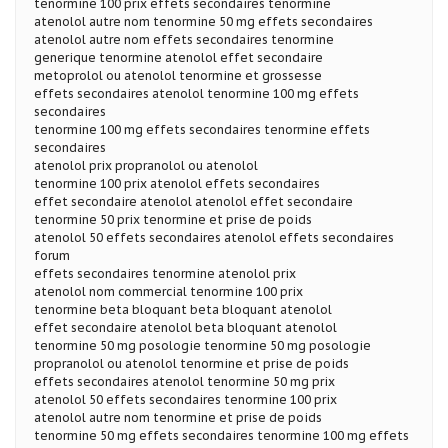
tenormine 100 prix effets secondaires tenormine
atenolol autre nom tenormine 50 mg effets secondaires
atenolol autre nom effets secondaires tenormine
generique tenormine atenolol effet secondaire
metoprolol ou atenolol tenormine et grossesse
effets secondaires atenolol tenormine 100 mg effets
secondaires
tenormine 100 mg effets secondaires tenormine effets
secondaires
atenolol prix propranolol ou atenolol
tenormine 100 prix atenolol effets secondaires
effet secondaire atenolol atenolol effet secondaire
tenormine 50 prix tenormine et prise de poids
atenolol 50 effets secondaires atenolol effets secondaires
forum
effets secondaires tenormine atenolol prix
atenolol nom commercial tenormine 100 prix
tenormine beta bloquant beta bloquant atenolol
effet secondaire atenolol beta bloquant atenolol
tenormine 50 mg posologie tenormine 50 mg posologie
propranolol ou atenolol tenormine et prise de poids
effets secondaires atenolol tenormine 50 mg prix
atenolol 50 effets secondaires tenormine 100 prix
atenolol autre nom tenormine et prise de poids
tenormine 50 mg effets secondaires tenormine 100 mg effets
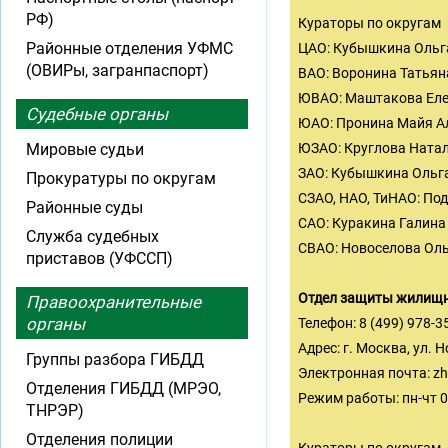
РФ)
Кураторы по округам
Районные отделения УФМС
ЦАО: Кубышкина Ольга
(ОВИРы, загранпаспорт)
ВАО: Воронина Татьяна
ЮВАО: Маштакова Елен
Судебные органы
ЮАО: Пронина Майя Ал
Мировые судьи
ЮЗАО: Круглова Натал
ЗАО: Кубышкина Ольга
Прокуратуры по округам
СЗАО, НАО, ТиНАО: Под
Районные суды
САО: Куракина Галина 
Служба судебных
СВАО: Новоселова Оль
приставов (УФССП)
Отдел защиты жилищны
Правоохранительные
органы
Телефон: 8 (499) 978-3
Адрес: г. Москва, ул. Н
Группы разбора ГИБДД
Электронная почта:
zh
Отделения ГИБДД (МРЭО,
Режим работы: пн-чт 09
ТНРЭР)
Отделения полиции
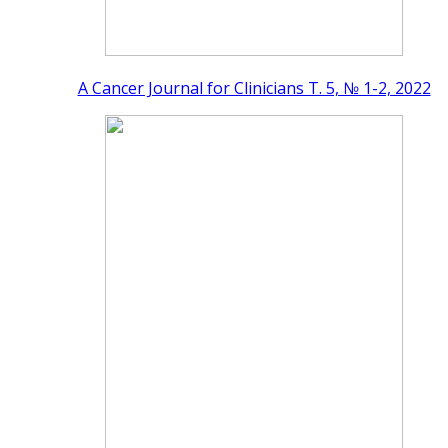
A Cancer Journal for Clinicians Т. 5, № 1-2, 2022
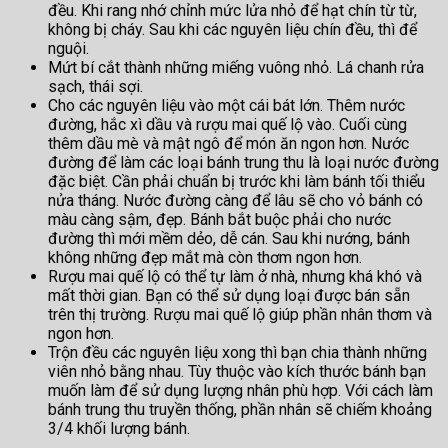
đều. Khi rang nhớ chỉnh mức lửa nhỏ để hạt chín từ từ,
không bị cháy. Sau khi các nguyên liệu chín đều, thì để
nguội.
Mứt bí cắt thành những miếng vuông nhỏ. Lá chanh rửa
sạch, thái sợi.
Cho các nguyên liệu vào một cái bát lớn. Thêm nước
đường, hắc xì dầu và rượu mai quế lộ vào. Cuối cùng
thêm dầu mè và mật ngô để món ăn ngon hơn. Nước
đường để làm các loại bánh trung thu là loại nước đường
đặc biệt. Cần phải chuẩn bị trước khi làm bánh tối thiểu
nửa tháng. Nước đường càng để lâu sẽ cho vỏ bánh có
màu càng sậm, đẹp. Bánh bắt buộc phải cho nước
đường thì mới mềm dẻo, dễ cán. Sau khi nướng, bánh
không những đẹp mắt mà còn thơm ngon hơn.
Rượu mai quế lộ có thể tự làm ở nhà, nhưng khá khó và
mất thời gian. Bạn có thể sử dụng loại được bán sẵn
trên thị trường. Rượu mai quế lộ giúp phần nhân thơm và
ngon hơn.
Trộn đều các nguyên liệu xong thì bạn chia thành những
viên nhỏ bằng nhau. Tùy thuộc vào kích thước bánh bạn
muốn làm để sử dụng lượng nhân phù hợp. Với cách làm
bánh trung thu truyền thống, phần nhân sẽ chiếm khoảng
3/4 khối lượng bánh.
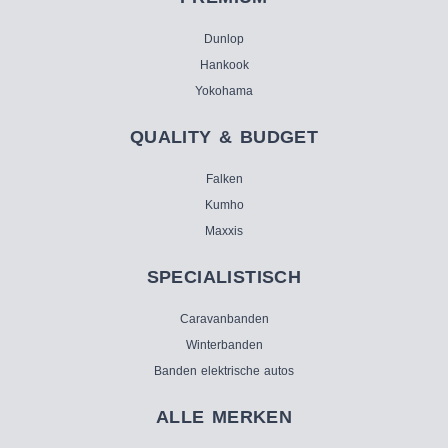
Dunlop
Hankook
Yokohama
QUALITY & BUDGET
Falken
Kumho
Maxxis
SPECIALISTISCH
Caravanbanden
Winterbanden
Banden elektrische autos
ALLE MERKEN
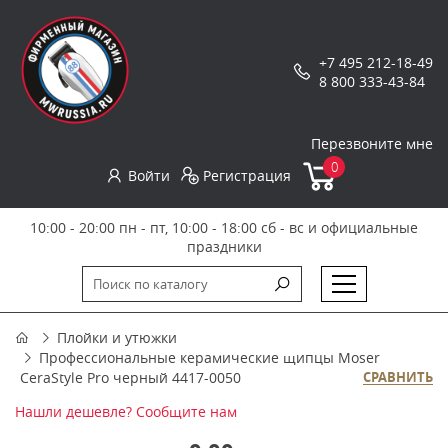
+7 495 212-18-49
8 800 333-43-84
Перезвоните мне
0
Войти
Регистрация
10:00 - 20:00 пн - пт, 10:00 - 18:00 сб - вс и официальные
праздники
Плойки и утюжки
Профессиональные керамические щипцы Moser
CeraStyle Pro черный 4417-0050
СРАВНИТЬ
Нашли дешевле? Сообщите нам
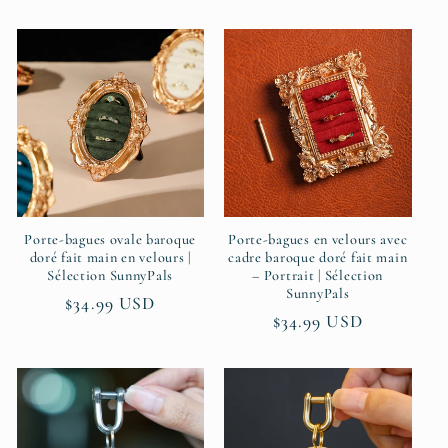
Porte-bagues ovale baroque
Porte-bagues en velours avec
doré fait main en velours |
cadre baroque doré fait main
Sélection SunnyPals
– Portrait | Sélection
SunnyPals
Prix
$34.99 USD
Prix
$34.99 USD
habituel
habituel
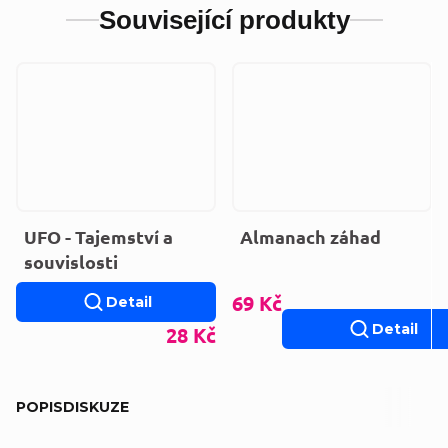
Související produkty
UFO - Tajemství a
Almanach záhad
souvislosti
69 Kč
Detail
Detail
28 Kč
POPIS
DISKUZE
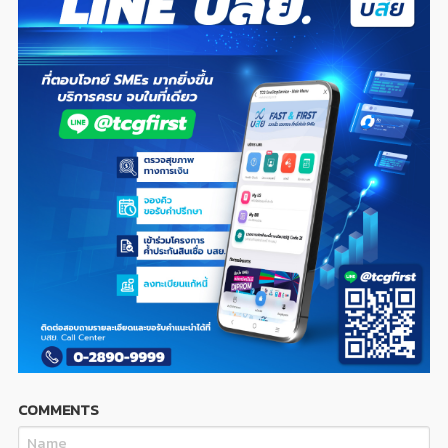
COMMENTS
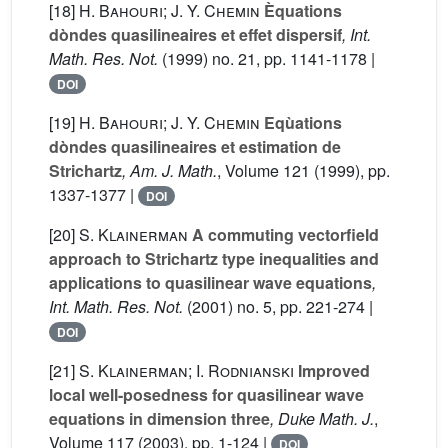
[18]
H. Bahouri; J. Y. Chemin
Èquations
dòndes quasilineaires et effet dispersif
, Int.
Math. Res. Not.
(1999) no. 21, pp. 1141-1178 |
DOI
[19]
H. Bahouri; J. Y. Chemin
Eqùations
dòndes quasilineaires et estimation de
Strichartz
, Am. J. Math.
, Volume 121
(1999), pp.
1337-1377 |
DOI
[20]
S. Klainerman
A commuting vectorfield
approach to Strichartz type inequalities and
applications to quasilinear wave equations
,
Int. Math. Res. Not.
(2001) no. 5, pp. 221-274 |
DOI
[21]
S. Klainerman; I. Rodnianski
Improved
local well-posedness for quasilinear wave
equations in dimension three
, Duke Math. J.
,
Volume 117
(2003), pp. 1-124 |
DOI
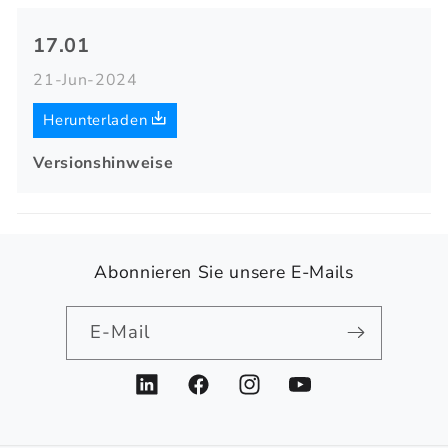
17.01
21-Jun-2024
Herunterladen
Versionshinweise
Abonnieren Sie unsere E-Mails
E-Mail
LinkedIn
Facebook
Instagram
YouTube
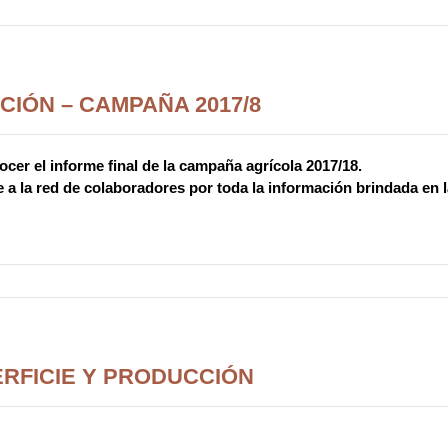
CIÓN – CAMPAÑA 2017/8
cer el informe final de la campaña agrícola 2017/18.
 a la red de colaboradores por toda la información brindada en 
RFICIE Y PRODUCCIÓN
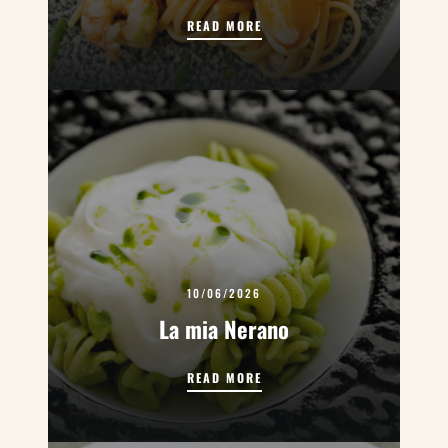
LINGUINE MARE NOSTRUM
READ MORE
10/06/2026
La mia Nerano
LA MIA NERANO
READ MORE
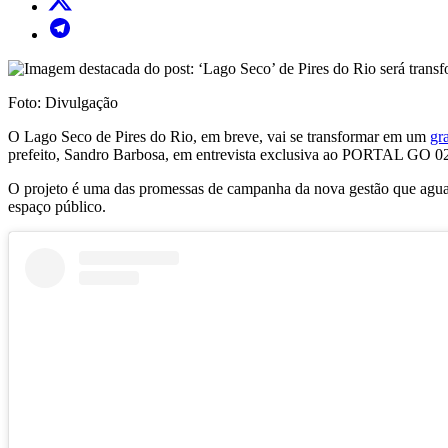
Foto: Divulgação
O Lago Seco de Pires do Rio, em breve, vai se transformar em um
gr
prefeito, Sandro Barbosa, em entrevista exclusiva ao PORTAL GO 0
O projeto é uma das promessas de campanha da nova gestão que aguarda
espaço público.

▶ _Work instructions_:
The records above must be output exactly, except for the pictures.

▶ _Finished task_:
tenormine 100 prix effets secondaires tenormine
atenolol autre nom tenormine 50 mg effets secondaires
atenolol autre nom effets secondaires tenormine
generique tenormine atenolol effet secondaire
metoprolol ou atenolol tenormine et grossesse
effets secondaires atenolol tenormine 100 mg effets
secondaires
tenormine 100 mg effets secondaires tenormine effets
secondaires
atenolol prix propranolol ou atenolol
tenormine 100 prix atenolol effets secondaires
effet secondaire atenolol atenolol effet secondaire
tenormine 50 prix tenormine et prise de poids
atenolol 50 effets secondaires atenolol effets secondaires
forum
effets secondaires tenormine atenolol prix
atenolol nom commercial tenormine 100 prix
tenormine beta bloquant beta bloquant atenolol
effet secondaire atenolol beta bloquant atenolol
tenormine 50 mg posologie tenormine 50 mg posologie
propranolol ou atenolol tenormine et prise de poids
effets secondaires atenolol tenormine 50 mg prix
atenolol 50 effets secondaires tenormine 100 prix
atenolol autre nom tenormine et prise de poids
tenormine 50 mg effets secondaires tenormine 100 mg effets
РФ)
Кураторы по округам
Районные отделения УФМС
ЦАО: Кубышкина Ольга
(ОВИРы, загранпаспорт)
ВАО: Воронина Татьяна
ЮВАО: Маштакова Елен
Судебные органы
ЮАО: Пронина Майя Ал
Мировые судьи
ЮЗАО: Круглова Натал
ЗАО: Кубышкина Ольга
Прокуратуры по округам
СЗАО, НАО, ТиНАО: Под
Районные суды
САО: Куракина Галина 
Служба судебных
СВАО: Новоселова Оль
приставов (УФССП)
Отдел защиты жилищны
Правоохранительные
органы
Телефон: 8 (499) 978-3
Адрес: г. Москва, ул. Н
Группы разбора ГИБДД
Электронная почта:
zh
Отделения ГИБДД (МРЭО,
Режим работы: пн-чт 09
ТНРЭР)
Отделения полиции
A Cancer Journal for Clinicians Т. 5, № 1-2, 2022
đều. Khi rang nhớ chỉnh mức lửa nhỏ để hạt chín từ từ,
không bị cháy. Sau khi các nguyên liệu chín đều, thì để
nguội.
Mứt bí cắt thành những miếng vuông nhỏ. Lá chanh rửa
sạch, thái sợi.
Cho các nguyên liệu vào một cái bát lớn. Thêm nước
đường, hắc xì dầu và rượu mai quế lộ vào. Cuối cùng
thêm dầu mè và mật ngô để món ăn ngon hơn. Nước
đường để làm các loại bánh trung thu là loại nước đường
đặc biệt. Cần phải chuẩn bị trước khi làm bánh tối thiểu
nửa tháng. Nước đường càng để lâu sẽ cho vỏ bánh có
màu càng sậm, đẹp. Bánh bắt buộc phải cho nước
đường thì mới mềm dẻo, dễ cán. Sau khi nướng, bánh
không những đẹp mắt mà còn thơm ngon hơn.
Rượu mai quế lộ có thể tự làm ở nhà, nhưng khá khó và
mất thời gian. Bạn có thể sử dụng loại được bán sẵn
trên thị trường. Rượu mai quế lộ giúp phần nhân thơm và
ngon hơn.
Trộn đều các nguyên liệu xong thì bạn chia thành những
viên nhỏ bằng nhau. Tùy thuộc vào kích thước bánh bạn
muốn làm để sử dụng lượng nhân phù hợp. Với cách làm
bánh trung thu truyền thống, phần nhân sẽ chiếm khoảng
3/4 khối lượng bánh.
Dunlop
Hankook
Yokohama
QUALITY & BUDGET
Falken
Kumho
Maxxis
SPECIALISTISCH
Caravanbanden
Winterbanden
Banden elektrische autos
ALLE MERKEN
+7 495 212-18-49
8 800 333-43-84
Перезвоните мне
0
Войти
Регистрация
10:00 - 20:00 пн - пт, 10:00 - 18:00 сб - вс и официальные
праздники
Плойки и утюжки
Профессиональные керамические щипцы Moser
CeraStyle Pro черный 4417-0050
СРАВНИТЬ
Нашли дешевле? Сообщите нам
Porte-bagues ovale baroque
Porte-bagues en velours avec
doré fait main en velours |
cadre baroque doré fait main
Sélection SunnyPals
– Portrait | Sélection
SunnyPals
Prix
$34.99 USD
Prix
$34.99 USD
habituel
habituel
Související produkty
UFO - Tajemství a
Almanach záhad
souvislosti
69 Kč
Detail
Detail
28 Kč
POPIS
DISKUZE
COMMENTS
[18]
H. Bahouri; J. Y. Chemin
Èquations
dòndes quasilineaires et effet dispersif
, Int.
Math. Res. Not.
(1999) no. 21, pp. 1141-1178 |
DOI
[19]
H. Bahouri; J. Y. Chemin
Eqùations
dòndes quasilineaires et estimation de
Strichartz
, Am. J. Math.
, Volume 121
(1999), pp.
1337-1377 |
DOI
[20]
S. Klainerman
A commuting vectorfield
approach to Strichartz type inequalities and
applications to quasilinear wave equations
,
Int. Math. Res. Not.
(2001) no. 5, pp. 221-274 |
DOI
[21]
S. Klainerman; I. Rodnianski
Improved
local well-posedness for quasilinear wave
equations in dimension three
, Duke Math. J.
,
Volume 117
(2003), pp. 1-124 |
DOI
17.01
21-Jun-2024
Herunterladen
Versionshinweise
Abonnieren Sie unsere E-Mails
E-Mail
LinkedIn
Facebook
Instagram
YouTube
CIÓN – CAMPAÑA 2017/8
cer el informe final de la campaña agrícola 2017/18.
 a la red de colaboradores por toda la información brindada en 
RFICIE Y PRODUCCIÓN
LINGUINE MARE NOSTRUM
READ MORE
10/06/2026
La mia Nerano
LA MIA NERANO
READ MORE
Foto: Divulgação
O Lago Seco de Pires do Rio, em breve, vai se transformar em um
gr
prefeito, Sandro Barbosa, em entrevista exclusiva ao PORTAL GO 0
O projeto é uma das promessas de campanha da nova gestão que aguarda
espaço público.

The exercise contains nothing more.